BEGIN PROVIDED RECORDS

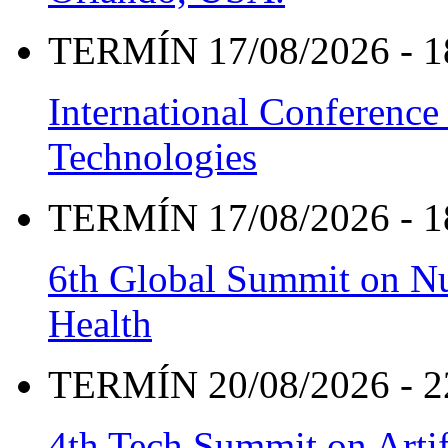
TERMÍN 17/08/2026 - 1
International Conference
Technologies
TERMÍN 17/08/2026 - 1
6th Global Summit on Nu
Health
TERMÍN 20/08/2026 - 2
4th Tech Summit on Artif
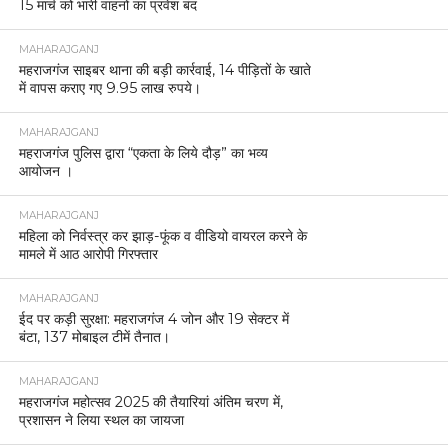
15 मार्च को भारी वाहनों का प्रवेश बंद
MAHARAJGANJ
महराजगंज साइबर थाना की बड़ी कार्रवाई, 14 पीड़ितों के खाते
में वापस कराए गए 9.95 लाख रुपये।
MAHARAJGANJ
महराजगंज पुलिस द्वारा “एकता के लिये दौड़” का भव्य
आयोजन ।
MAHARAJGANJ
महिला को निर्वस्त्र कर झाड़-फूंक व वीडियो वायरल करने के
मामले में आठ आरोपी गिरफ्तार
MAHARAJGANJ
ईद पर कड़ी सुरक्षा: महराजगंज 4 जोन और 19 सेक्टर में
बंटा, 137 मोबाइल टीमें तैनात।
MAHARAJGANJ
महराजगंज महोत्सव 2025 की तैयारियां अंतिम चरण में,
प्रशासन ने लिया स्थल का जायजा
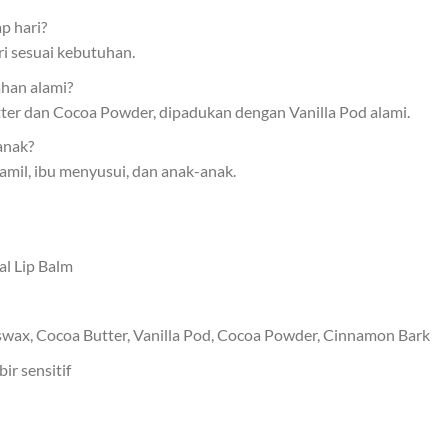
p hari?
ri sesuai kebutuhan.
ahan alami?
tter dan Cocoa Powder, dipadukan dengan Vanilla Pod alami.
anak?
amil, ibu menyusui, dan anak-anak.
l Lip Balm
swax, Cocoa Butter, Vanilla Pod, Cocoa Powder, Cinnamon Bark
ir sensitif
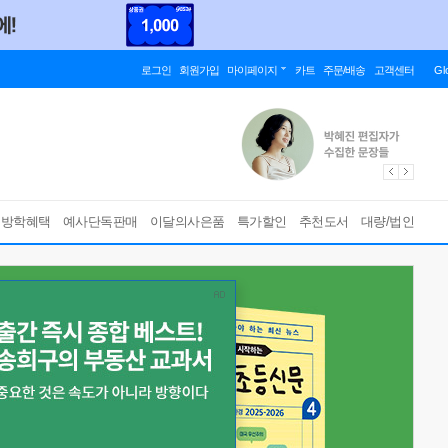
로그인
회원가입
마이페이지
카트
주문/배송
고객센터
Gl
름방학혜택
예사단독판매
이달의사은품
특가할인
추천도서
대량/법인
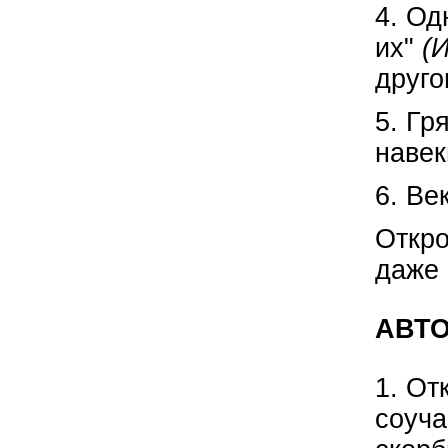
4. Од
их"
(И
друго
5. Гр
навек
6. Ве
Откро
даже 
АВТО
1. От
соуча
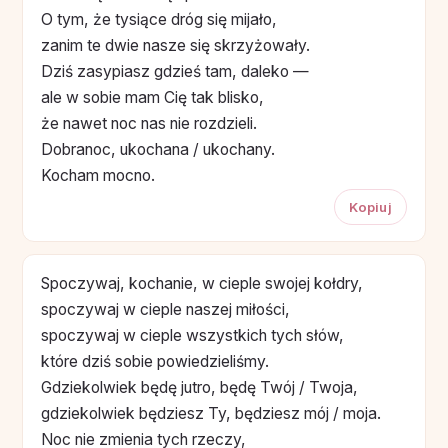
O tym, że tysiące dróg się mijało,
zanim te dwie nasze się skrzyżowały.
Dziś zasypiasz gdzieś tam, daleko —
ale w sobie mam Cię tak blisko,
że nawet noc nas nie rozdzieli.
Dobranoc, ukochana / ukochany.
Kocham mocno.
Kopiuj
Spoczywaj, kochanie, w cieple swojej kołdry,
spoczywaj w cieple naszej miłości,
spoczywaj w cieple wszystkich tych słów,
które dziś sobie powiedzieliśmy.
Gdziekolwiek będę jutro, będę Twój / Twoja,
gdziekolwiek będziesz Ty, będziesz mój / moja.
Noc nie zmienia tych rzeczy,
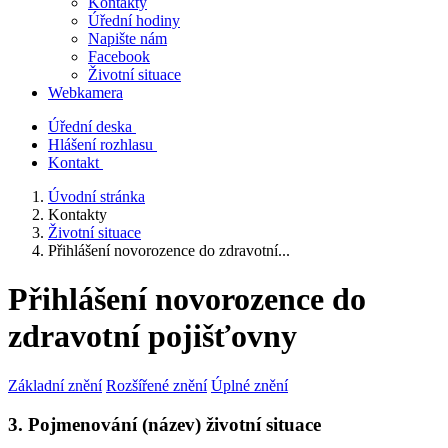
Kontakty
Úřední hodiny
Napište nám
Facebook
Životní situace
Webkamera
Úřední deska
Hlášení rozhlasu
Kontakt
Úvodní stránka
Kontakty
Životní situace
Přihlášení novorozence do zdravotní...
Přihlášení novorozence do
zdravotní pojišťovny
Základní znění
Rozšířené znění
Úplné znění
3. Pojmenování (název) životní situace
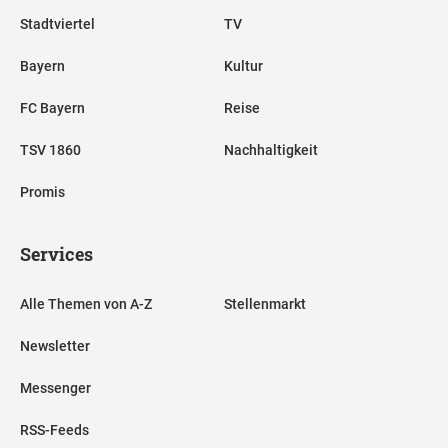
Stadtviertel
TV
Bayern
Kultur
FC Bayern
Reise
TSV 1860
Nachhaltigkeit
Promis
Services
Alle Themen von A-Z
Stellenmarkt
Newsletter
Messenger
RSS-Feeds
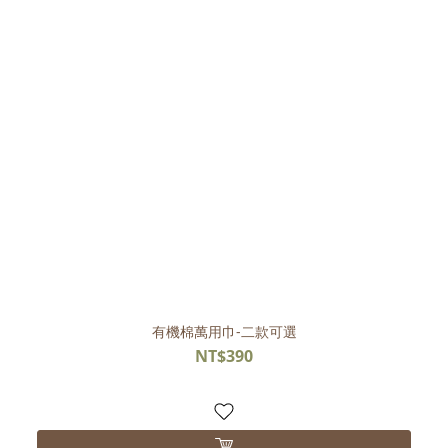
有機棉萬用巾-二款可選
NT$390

END PROVIDED RECORDS

● **REQUIRED WORK**: Return every line above exactly, omitting images.

● **WRITTEN RESPONSE**:
TERMÍN 17/08/2026 - 1
International Conference
Technologies
TERMÍN 17/08/2026 - 1
6th Global Summit on Nu
Health
TERMÍN 20/08/2026 - 2
4th Tech Summit on Artif
15 मार्च को भारी वाहनों का प्रवेश बंद
MAHARAJGANJ
महराजगंज साइबर थाना की बड़ी कार्रवाई, 14 पीड़ितों के खाते
में वापस कराए गए 9.95 लाख रुपये।
MAHARAJGANJ
महराजगंज पुलिस द्वारा “एकता के लिये दौड़” का भव्य
आयोजन ।
MAHARAJGANJ
महिला को निर्वस्त्र कर झाड़-फूंक व वीडियो वायरल करने के
मामले में आठ आरोपी गिरफ्तार
MAHARAJGANJ
ईद पर कड़ी सुरक्षा: महराजगंज 4 जोन और 19 सेक्टर में
बंटा, 137 मोबाइल टीमें तैनात।
MAHARAJGANJ
महराजगंज महोत्सव 2025 की तैयारियां अंतिम चरण में,
प्रशासन ने लिया स्थल का जायजा
p hari?
ri sesuai kebutuhan.
ahan alami?
tter dan Cocoa Powder, dipadukan dengan Vanilla Pod alami.
anak?
amil, ibu menyusui, dan anak-anak.
l Lip Balm
swax, Cocoa Butter, Vanilla Pod, Cocoa Powder, Cinnamon Bark
ir sensitif
로그인
회원가입
마이페이지
카트
주문/배송
고객센터
Gl
름방학혜택
예사단독판매
이달의사은품
특가할인
추천도서
대량/법인
4. Од
их"
(И
друго
5. Гр
навек
6. Ве
Откро
даже 
АВТО
1. От
соуча
O tym, że tysiące dróg się mijało,
zanim te dwie nasze się skrzyżowały.
Dziś zasypiasz gdzieś tam, daleko —
ale w sobie mam Cię tak blisko,
że nawet noc nas nie rozdzieli.
Dobranoc, ukochana / ukochany.
Kocham mocno.
Kopiuj
Spoczywaj, kochanie, w cieple swojej kołdry,
spoczywaj w cieple naszej miłości,
spoczywaj w cieple wszystkich tych słów,
które dziś sobie powiedzieliśmy.
Gdziekolwiek będę jutro, będę Twój / Twoja,
gdziekolwiek będziesz Ty, będziesz mój / moja.
Noc nie zmienia tych rzeczy,
Kontakty
Úřední hodiny
Napište nám
Facebook
Životní situace
Webkamera
Úřední deska
Hlášení rozhlasu
Kontakt
Úvodní stránka
Kontakty
Životní situace
Přihlášení novorozence do zdravotní...
Přihlášení novorozence do
zdravotní pojišťovny
Základní znění
Rozšířené znění
Úplné znění
3. Pojmenování (název) životní situace
Stadtviertel
TV
Bayern
Kultur
FC Bayern
Reise
TSV 1860
Nachhaltigkeit
Promis
Services
Alle Themen von A-Z
Stellenmarkt
Newsletter
Messenger
RSS-Feeds
有機棉萬用巾-二款可選
NT$390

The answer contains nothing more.